Au bout de ce chemin qui venait se perdre sous les bois, une grande propriété semblait se reposer depuis plusieurs jours. La Mini Cooper gris foncé se présenta devant le portail du jardin de cet homme athlétique. Le conducteur sortit de la citadine et manipula un petit clavier dissimulé dans le pilier du vantail gauche. Alors que les deux battants s’ouvraient, l’homme regagna sa place au volant et s’engagea dans l’allée qui se présentait maintenant. Le véhicule fut bientôt immobilisé dans le garage fermé où une place restait libre entre la familiale et le coupé sport bâché. L’homme sortit du véhicule et se dirigea vers le portail pour le refermer, puis releva son courrier, qui attendait depuis trois semaines dans la boîte aux lettres. Il entra dans la maison, hantée de souvenirs amers.

Une douche rafraîchissante, relaxante, la brosse à dent, le rasoir à cinq lames. Enfin, des vêtements propres furent enfilés, un pantalon de toile marron foncé, un polo blanc qui fit ressortir les muscles saillants de ses bras bronzés. Après avoir réajusté sa montre à son poignet, Hector se fit couler un café dans le percolateur que ses enfants avaient choisi comme cadeau pour la dernière fête de Noël. Plein d’amertume, il s’installa, tasse à la main, à la table de la cuisine et commença à consulter son courrier. Entre diverses publicités et autres lettres de condoléance qu’il avait encore reçues après les obsèques de ses enfants, sauvagement assassinés devant ses yeux au printemps dernier, une enveloppe ridiculement petite attira son attention. « Hector Fischer » était la seule mention inscrite sur la face, pas de timbre, pas de tampon des services postaux. Hector décacheta l’enveloppe dans laquelle avait été glissée une petite feuille cartonnée de sept centimètres par trois. Il lut à voix haute, particulièrement intrigué, l’unique phrase typographiée.

— Tu te souviens de moi ?

Reposant la carte sur la table, il engloutit son café, attrapa son téléphone puis un porte-clés métallique, approximativement triangulaire, formé de deux ailes stylisées, au milieu duquel une bande rectangulaire vert foncé portait, en police Optima, le nom de la prestigieuse marque automobile britannique fondée par Lionel Martin et Robert Bamford, en 1913. Il fila dans le jardin. Sans prendre le temps de refermer derrière lui la porte du garage, il débâcha l’Aston-Martin V8 Vantage noire Millésime 1980, en déverrouilla la porte et s’installa au volant. À l’instant où il démarra le puissant moteur à huit cylindres en V, son téléphone portable se mit à sonner. L’écran affichait la photo en pied d’un homme trapu, aux cheveux bruns, à peine plus grand que la femme élancée aux cheveux noirs qu’il tenait chaleureusement par l’épaule. La photo était barrée du prénom de Roger. Hector coupa le contact et ouvrit le cendrier dans lequel était dissimulé un port de branchement. Il y connecta son portable. Aussitôt, l’image de Roger prit vie en hologramme sur le siège passager pour une visioconférence.

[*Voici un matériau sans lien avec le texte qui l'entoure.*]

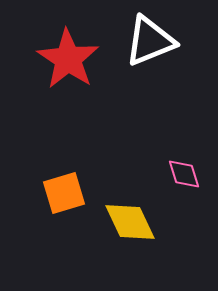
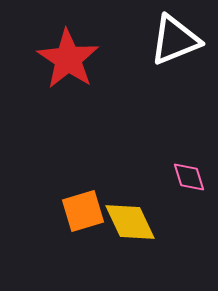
white triangle: moved 25 px right, 1 px up
pink diamond: moved 5 px right, 3 px down
orange square: moved 19 px right, 18 px down
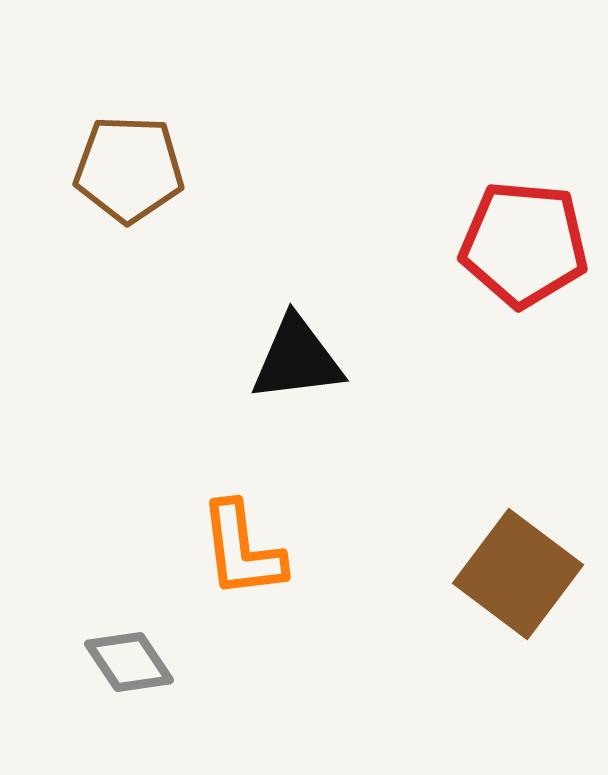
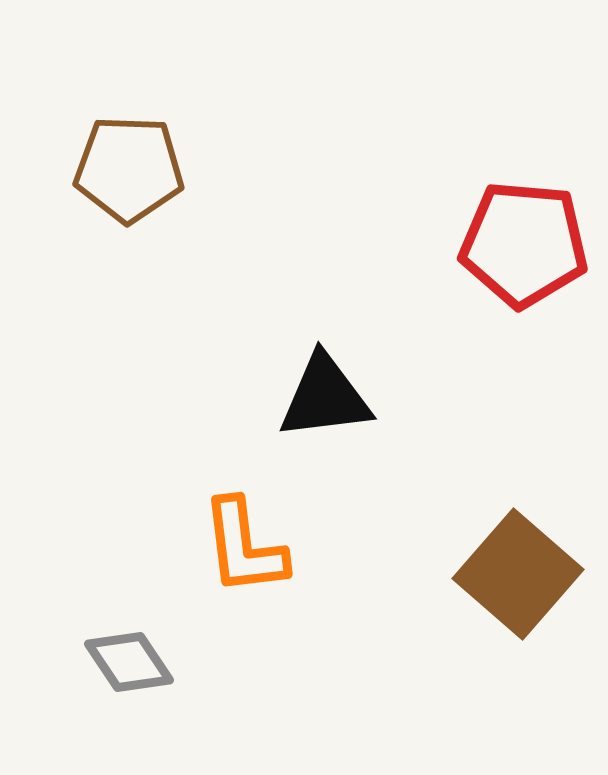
black triangle: moved 28 px right, 38 px down
orange L-shape: moved 2 px right, 3 px up
brown square: rotated 4 degrees clockwise
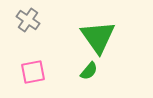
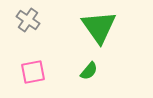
green triangle: moved 1 px right, 10 px up
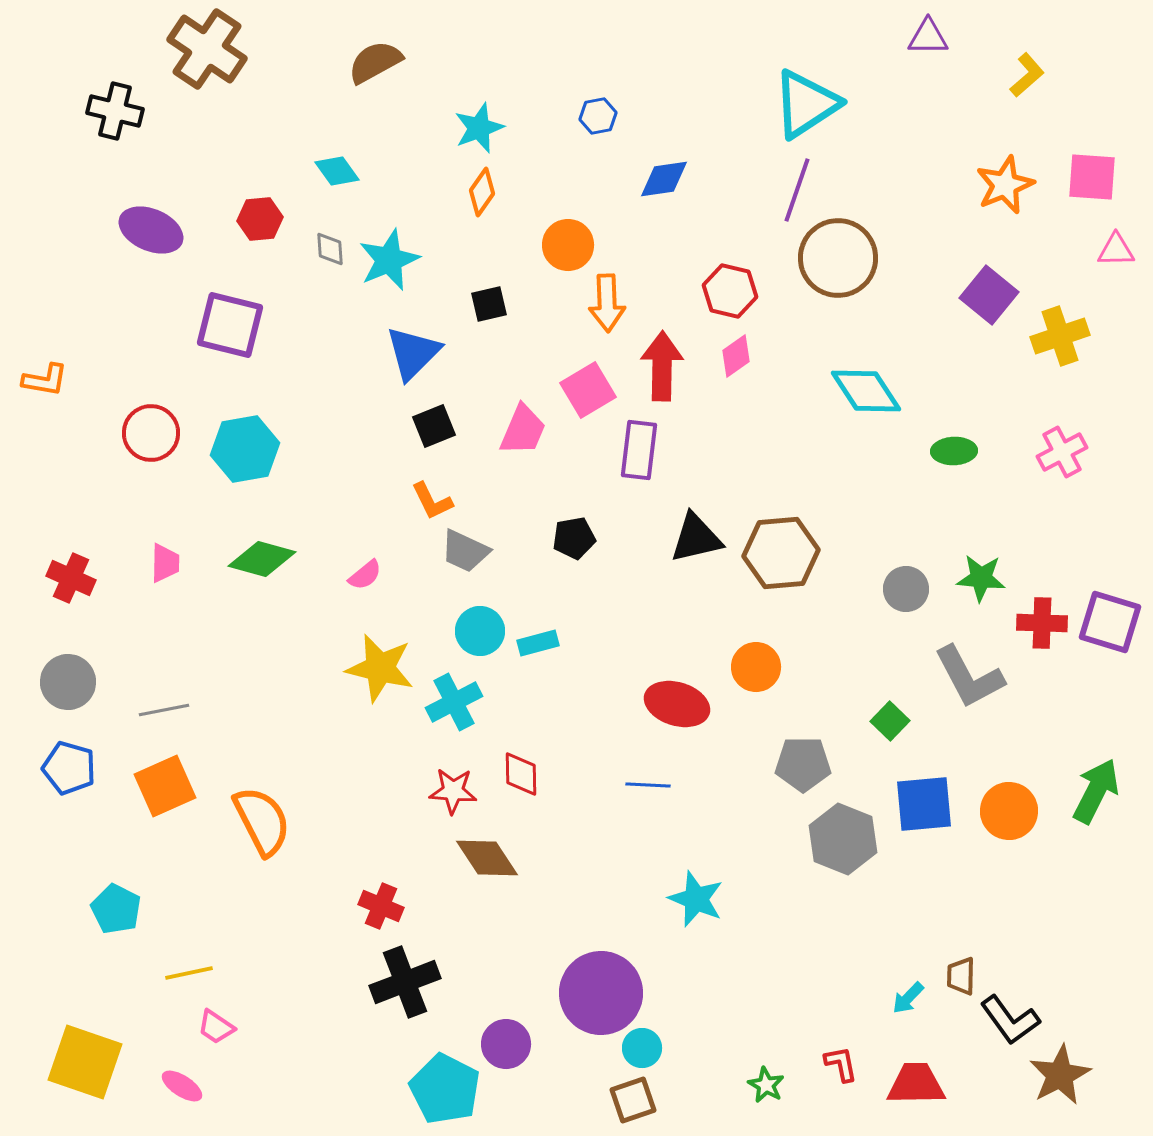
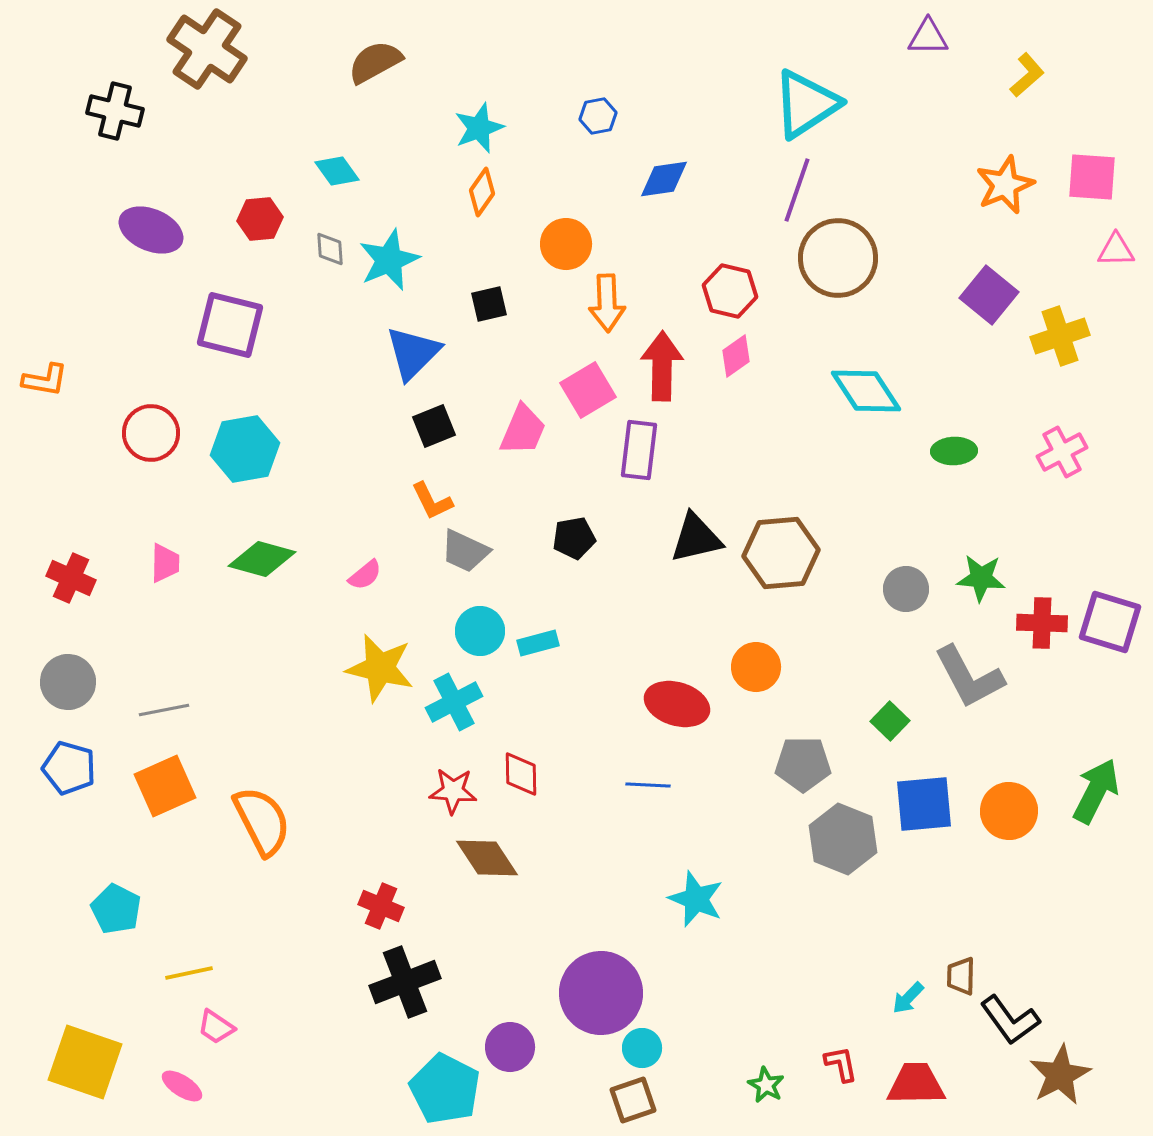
orange circle at (568, 245): moved 2 px left, 1 px up
purple circle at (506, 1044): moved 4 px right, 3 px down
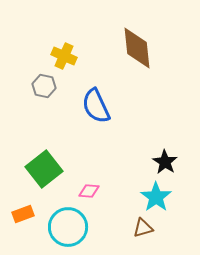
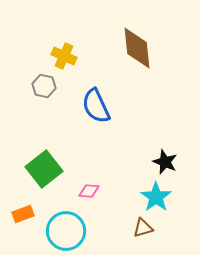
black star: rotated 10 degrees counterclockwise
cyan circle: moved 2 px left, 4 px down
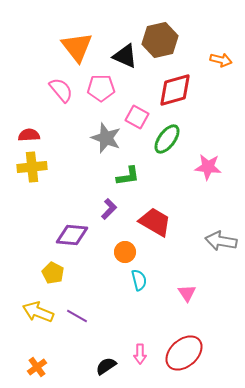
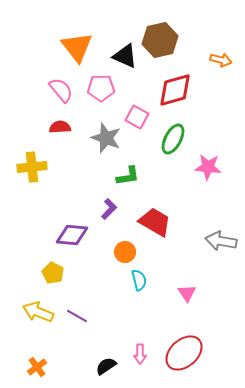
red semicircle: moved 31 px right, 8 px up
green ellipse: moved 6 px right; rotated 8 degrees counterclockwise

— Salut mon grand, j’ai des infos sur ton lieutenant.

— Je t’écoute.

— Alors, l’histoire n’est pas simple, mais je te fais un résumé. Guillaume Lamontagne, né en janvier 1969 d’un père inconnu et de Jeanine Lamontagne, et adopté par le mari de cette dernière, Joseph Francheville, tous les deux parents d’un petit David.

— Jusque-là, pas de surprise…

— Je continue, David est presque un jumeau de Guillaume, puisqu’il est né en décembre de la même année. La mère n’a pas chômé, on dirait…

— Mouais, on dirait…

— Parcours scolaire classique pour les deux, à ça près que les deux frères ont été en permanence dans les mêmes classes. Ni cancres, ni brillants élèves, ils sont allés jusqu’au lycée, avec plus ou moins de succès, et puis, ils ont arrêté leur scolarité, en même temps, pour vivre de leur passion.

— Laisse-moi deviner, les combats ?

— Ouais, mais rien d’illégal, David est devenu boxeur professionnel, entraîné par son frère, moins doué sur le ring, d’après mes sources.

— L’alpha devient le coach du petit frère…

— Ça aurait pu être pire. La famille Francheville, c’est garni de voyous en tous genres, et parmi les oncles Lamontagne, trois ont été victimes de règlements de compte, et le quatrième est interné, diagnostiqué schizophrène paranoïaque, depuis qu’il a menacé de faire exploser son immeuble en 1988.

— Carrément ?

— Il était persuadé que tous ses voisins étaient venus pour l’emmener sur Véga de la Lyre et mener sur lui toutes sortes d’expériences.

— Une famille de rêve, donc…

— Bref, les boxeurs ont progressé ensemble, jusqu’à ce que David se voie offrir une chance de titre européen. D’après ce que j’en sais, il s’est entraîné dur pour cet objectif, avec, en ligne de mire, une chance mondiale en cas de succès.

— Mais il a tiré une pointure trop grande…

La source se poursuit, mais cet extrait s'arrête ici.